Un régime d’autorisation préalable s’applique pour tout accès et utilisation de ressources biologiques et/ou de connaissances traditionnelles associées.

    • Pour un accès à des ressources biologiques, l’utilisateur doit obtenir et joindre à la demande d’accès l’accord du ou des propriétaires du site dans lequel se trouve la ressource pour pouvoir pénétrer sur ce site et réaliser la collecte de la ressource (art. LP 3412-2).
    • Concernant les connaissances traditionnelles, la demande d’autorisation comprend notamment la source des CTA et l’accord préalable du détenteur des connaissances (qui peut être la Polynésie elle-même).

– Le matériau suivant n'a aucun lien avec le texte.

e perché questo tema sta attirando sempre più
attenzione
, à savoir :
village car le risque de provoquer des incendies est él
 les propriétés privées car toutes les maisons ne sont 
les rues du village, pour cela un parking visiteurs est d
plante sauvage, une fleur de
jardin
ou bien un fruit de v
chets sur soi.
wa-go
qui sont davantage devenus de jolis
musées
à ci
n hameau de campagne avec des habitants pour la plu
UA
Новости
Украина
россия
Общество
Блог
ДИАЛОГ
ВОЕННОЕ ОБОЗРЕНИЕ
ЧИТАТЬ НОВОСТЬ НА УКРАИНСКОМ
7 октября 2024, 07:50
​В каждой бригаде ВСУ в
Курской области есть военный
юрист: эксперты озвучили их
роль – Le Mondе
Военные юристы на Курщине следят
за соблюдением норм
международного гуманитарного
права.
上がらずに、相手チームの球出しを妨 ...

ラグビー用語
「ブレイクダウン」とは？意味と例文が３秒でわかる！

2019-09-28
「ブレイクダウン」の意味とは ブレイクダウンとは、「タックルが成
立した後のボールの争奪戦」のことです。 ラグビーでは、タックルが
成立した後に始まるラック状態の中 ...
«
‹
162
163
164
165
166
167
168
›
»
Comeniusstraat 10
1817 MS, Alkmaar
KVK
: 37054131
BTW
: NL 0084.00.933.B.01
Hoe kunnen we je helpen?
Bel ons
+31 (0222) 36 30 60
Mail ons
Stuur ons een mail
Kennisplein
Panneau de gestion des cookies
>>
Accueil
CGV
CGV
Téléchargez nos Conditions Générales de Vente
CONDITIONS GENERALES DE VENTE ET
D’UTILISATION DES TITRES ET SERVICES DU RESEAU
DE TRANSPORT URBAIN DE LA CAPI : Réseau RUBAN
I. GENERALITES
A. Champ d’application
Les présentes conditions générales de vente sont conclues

Dans les deux cas, le demandeur doit également joindre le contrat de partage des avantages.

 

L’accès aux ressources biologiques ou aux CTA est accordé par un arrêté pris en conseil des ministres, sur proposition du ministre en charge de l’environnement et après avis du ministre en charge de la recherche et de tout autre ministre concerné (art. 3412-1). L’autorisation délivrée n’est pas cessible à un tiers. Tout manquement peut être sanctionné.

 

L’autorisation d’accès ne vaut pas autorisation d’exportation (art. LP 3421-1). Il est donc nécessaire d’obtenir en outre une autorisation d’exportation.

 

Le partage des avantages intervient à la fois entre l’utilisateur et le propriétaire du terrain et/ou le détenteur des CTA et entre l’utilisateur et la Polynésie.
Tout utilisateur est soumis à une obligation d’information continue et doit ainsi remettre des rapports d’activité et des rapports de résultats selon une périodicité fixée par les parties.